[Collected data]
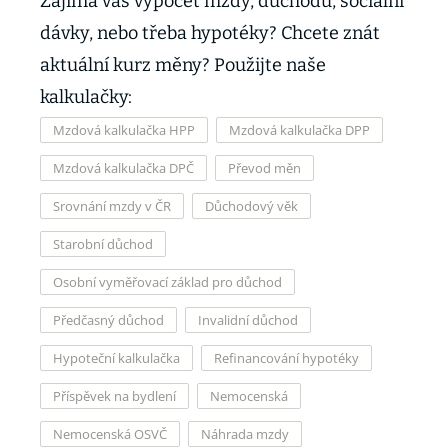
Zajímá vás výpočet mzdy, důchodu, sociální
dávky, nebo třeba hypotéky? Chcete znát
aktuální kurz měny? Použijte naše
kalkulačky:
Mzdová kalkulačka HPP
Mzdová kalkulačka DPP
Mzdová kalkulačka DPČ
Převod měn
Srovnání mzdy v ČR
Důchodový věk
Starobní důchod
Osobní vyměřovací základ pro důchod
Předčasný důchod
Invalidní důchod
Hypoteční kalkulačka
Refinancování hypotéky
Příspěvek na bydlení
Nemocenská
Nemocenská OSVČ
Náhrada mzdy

...

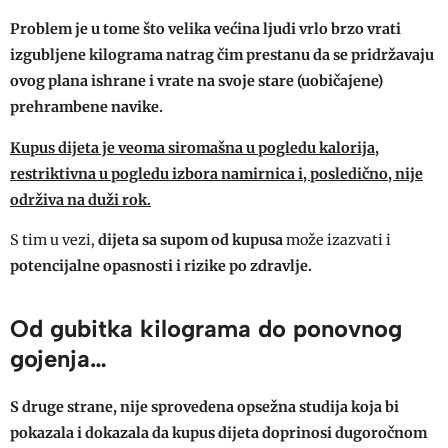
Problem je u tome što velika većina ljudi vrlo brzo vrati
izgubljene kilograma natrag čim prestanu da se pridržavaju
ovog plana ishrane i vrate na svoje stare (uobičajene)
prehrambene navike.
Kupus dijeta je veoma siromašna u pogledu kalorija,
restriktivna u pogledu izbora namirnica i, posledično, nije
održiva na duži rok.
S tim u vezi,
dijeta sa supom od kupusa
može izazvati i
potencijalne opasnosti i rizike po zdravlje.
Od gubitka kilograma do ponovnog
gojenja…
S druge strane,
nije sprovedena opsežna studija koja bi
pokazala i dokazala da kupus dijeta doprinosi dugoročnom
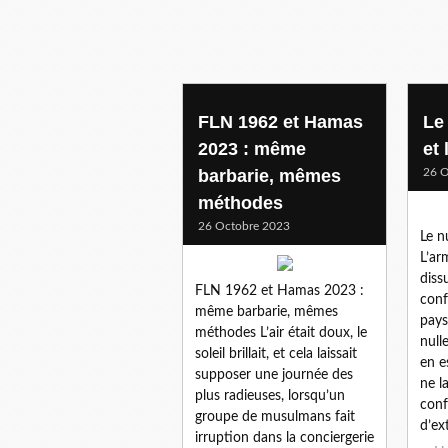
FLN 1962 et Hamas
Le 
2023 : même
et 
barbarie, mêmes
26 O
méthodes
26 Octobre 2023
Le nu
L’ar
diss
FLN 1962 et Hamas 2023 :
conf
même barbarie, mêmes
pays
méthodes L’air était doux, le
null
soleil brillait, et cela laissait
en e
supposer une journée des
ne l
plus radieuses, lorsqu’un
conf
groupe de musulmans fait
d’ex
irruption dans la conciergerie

● EXERCISE GOAL
From the records above, pull out each line that has "dijeta".

● WRITTEN RESPONSE
Kupus dijeta je veoma siromašna u pogledu kalorija,
dijeta sa supom od kupusa
pokazala i dokazala da kupus dijeta doprinosi dugoročnom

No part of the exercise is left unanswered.